YOUR TASK ▸ Restate the entries below word for word, omitting nothing.

INPUT ▸

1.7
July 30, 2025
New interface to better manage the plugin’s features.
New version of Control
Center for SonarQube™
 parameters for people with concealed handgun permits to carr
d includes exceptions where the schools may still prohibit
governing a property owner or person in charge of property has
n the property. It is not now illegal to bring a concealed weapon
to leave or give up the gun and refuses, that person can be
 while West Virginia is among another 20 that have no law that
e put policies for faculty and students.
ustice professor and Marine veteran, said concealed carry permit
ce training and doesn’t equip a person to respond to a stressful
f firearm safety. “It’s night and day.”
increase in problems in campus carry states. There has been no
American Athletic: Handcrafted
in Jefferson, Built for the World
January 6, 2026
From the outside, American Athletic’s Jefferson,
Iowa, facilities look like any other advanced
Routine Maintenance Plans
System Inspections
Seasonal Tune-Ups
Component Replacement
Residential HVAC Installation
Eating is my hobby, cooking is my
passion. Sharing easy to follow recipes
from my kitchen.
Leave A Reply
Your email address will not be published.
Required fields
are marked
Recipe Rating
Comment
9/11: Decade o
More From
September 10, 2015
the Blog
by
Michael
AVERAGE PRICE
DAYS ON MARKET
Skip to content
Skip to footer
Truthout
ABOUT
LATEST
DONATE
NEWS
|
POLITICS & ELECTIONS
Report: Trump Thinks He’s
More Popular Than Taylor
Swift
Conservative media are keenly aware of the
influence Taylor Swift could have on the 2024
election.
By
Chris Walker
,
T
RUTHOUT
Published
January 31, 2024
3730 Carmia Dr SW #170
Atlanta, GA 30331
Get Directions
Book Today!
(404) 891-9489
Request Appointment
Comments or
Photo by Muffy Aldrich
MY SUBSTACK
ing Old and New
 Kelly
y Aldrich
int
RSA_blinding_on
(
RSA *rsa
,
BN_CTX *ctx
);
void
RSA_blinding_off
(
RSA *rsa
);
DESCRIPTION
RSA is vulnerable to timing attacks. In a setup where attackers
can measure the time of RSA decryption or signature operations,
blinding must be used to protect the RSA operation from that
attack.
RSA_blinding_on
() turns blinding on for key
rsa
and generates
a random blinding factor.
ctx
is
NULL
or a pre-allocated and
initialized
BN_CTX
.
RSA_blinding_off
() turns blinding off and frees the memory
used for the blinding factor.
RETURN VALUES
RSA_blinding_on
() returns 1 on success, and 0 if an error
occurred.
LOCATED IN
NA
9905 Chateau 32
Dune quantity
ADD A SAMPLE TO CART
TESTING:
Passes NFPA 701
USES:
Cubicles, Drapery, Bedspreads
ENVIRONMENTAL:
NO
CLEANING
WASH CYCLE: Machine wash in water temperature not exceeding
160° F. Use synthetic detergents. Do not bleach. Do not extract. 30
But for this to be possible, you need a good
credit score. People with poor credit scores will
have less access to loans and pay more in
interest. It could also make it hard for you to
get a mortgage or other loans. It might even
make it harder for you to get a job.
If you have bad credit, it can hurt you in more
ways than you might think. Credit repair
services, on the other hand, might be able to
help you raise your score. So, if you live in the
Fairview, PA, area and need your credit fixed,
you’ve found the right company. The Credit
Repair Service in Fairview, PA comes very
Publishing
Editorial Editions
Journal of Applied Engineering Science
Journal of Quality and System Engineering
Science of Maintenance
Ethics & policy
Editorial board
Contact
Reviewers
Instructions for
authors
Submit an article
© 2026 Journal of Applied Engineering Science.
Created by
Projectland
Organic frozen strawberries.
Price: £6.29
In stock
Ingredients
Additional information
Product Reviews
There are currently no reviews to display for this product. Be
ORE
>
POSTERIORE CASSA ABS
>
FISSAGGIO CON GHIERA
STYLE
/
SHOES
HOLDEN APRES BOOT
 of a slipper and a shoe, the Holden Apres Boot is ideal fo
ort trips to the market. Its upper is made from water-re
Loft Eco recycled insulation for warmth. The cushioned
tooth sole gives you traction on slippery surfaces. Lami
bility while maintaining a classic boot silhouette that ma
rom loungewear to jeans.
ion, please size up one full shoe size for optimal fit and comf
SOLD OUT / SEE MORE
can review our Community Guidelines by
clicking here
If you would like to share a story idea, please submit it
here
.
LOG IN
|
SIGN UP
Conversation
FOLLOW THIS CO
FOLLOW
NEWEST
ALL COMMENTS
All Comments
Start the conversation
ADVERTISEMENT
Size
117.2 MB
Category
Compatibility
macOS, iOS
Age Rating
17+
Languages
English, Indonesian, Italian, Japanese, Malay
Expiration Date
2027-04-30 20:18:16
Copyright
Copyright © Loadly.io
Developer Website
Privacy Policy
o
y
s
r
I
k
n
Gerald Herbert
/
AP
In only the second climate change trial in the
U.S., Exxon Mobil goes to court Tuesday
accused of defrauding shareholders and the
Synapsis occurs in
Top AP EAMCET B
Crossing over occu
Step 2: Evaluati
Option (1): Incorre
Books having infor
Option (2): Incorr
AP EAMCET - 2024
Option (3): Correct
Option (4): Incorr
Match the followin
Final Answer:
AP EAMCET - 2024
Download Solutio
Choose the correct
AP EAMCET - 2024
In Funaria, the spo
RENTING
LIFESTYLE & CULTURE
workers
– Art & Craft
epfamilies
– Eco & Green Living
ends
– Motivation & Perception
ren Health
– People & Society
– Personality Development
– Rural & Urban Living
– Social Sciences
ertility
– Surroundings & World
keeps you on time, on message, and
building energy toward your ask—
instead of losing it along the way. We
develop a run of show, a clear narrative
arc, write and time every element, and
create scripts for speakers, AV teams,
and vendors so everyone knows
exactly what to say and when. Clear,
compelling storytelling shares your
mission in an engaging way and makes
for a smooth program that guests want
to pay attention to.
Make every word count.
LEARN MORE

RESULT FOR THIS TASK ▸
1.7
July 30, 2025
New interface to better manage the plugin’s features.
New version of Control
Center for SonarQube™
 parameters for people with concealed handgun permits to carr
d includes exceptions where the schools may still prohibit
governing a property owner or person in charge of property has
n the property. It is not now illegal to bring a concealed weapon
to leave or give up the gun and refuses, that person can be
 while West Virginia is among another 20 that have no law that
e put policies for faculty and students.
ustice professor and Marine veteran, said concealed carry permit
ce training and doesn’t equip a person to respond to a stressful
f firearm safety. “It’s night and day.”
increase in problems in campus carry states. There has been no
American Athletic: Handcrafted
in Jefferson, Built for the World
January 6, 2026
From the outside, American Athletic’s Jefferson,
Iowa, facilities look like any other advanced
Routine Maintenance Plans
System Inspections
Seasonal Tune-Ups
Component Replacement
Residential HVAC Installation
Eating is my hobby, cooking is my
passion. Sharing easy to follow recipes
from my kitchen.
Leave A Reply
Your email address will not be published.
Required fields
are marked
Recipe Rating
Comment
9/11: Decade o
More From
September 10, 2015
the Blog
by
Michael
AVERAGE PRICE
DAYS ON MARKET
Skip to content
Skip to footer
Truthout
ABOUT
LATEST
DONATE
NEWS
|
POLITICS & ELECTIONS
Report: Trump Thinks He’s
More Popular Than Taylor
Swift
Conservative media are keenly aware of the
influence Taylor Swift could have on the 2024
election.
By
Chris Walker
,
T
RUTHOUT
Published
January 31, 2024
3730 Carmia Dr SW #170
Atlanta, GA 30331
Get Directions
Book Today!
(404) 891-9489
Request Appointment
Comments or
Photo by Muffy Aldrich
MY SUBSTACK
ing Old and New
 Kelly
y Aldrich
int
RSA_blinding_on
(
RSA *rsa
,
BN_CTX *ctx
);
void
RSA_blinding_off
(
RSA *rsa
);
DESCRIPTION
RSA is vulnerable to timing attacks. In a setup where attackers
can measure the time of RSA decryption or signature operations,
blinding must be used to protect the RSA operation from that
attack.
RSA_blinding_on
() turns blinding on for key
rsa
and generates
a random blinding factor.
ctx
is
NULL
or a pre-allocated and
initialized
BN_CTX
.
RSA_blinding_off
() turns blinding off and frees the memory
used for the blinding factor.
RETURN VALUES
RSA_blinding_on
() returns 1 on success, and 0 if an error
occurred.
LOCATED IN
NA
9905 Chateau 32
Dune quantity
ADD A SAMPLE TO CART
TESTING:
Passes NFPA 701
USES:
Cubicles, Drapery, Bedspreads
ENVIRONMENTAL:
NO
CLEANING
WASH CYCLE: Machine wash in water temperature not exceeding
160° F. Use synthetic detergents. Do not bleach. Do not extract. 30
But for this to be possible, you need a good
credit score. People with poor credit scores will
have less access to loans and pay more in
interest. It could also make it hard for you to
get a mortgage or other loans. It might even
make it harder for you to get a job.
If you have bad credit, it can hurt you in more
ways than you might think. Credit repair
services, on the other hand, might be able to
help you raise your score. So, if you live in the
Fairview, PA, area and need your credit fixed,
you’ve found the right company. The Credit
Repair Service in Fairview, PA comes very
Publishing
Editorial Editions
Journal of Applied Engineering Science
Journal of Quality and System Engineering
Science of Maintenance
Ethics & policy
Editorial board
Contact
Reviewers
Instructions for
authors
Submit an article
© 2026 Journal of Applied Engineering Science.
Created by
Projectland
Organic frozen strawberries.
Price: £6.29
In stock
Ingredients
Additional information
Product Reviews
There are currently no reviews to display for this product. Be
ORE
>
POSTERIORE CASSA ABS
>
FISSAGGIO CON GHIERA
STYLE
/
SHOES
HOLDEN APRES BOOT
 of a slipper and a shoe, the Holden Apres Boot is ideal fo
ort trips to the market. Its upper is made from water-re
Loft Eco recycled insulation for warmth. The cushioned
tooth sole gives you traction on slippery surfaces. Lami
bility while maintaining a classic boot silhouette that ma
rom loungewear to jeans.
ion, please size up one full shoe size for optimal fit and comf
SOLD OUT / SEE MORE
can review our Community Guidelines by
clicking here
If you would like to share a story idea, please submit it
here
.
LOG IN
|
SIGN UP
Conversation
FOLLOW THIS CO
FOLLOW
NEWEST
ALL COMMENTS
All Comments
Start the conversation
ADVERTISEMENT
Size
117.2 MB
Category
Compatibility
macOS, iOS
Age Rating
17+
Languages
English, Indonesian, Italian, Japanese, Malay
Expiration Date
2027-04-30 20:18:16
Copyright
Copyright © Loadly.io
Developer Website
Privacy Policy
o
y
s
r
I
k
n
Gerald Herbert
/
AP
In only the second climate change trial in the
U.S., Exxon Mobil goes to court Tuesday
accused of defrauding shareholders and the
Synapsis occurs in
Top AP EAMCET B
Crossing over occu
Step 2: Evaluati
Option (1): Incorre
Books having infor
Option (2): Incorr
AP EAMCET - 2024
Option (3): Correct
Option (4): Incorr
Match the followin
Final Answer:
AP EAMCET - 2024
Download Solutio
Choose the correct
AP EAMCET - 2024
In Funaria, the spo
RENTING
LIFESTYLE & CULTURE
workers
– Art & Craft
epfamilies
– Eco & Green Living
ends
– Motivation & Perception
ren Health
– People & Society
– Personality Development
– Rural & Urban Living
– Social Sciences
ertility
– Surroundings & World
keeps you on time, on message, and
building energy toward your ask—
instead of losing it along the way. We
develop a run of show, a clear narrative
arc, write and time every element, and
create scripts for speakers, AV teams,
and vendors so everyone knows
exactly what to say and when. Clear,
compelling storytelling shares your
mission in an engaging way and makes
for a smooth program that guests want
to pay attention to.
Make every word count.
LEARN MORE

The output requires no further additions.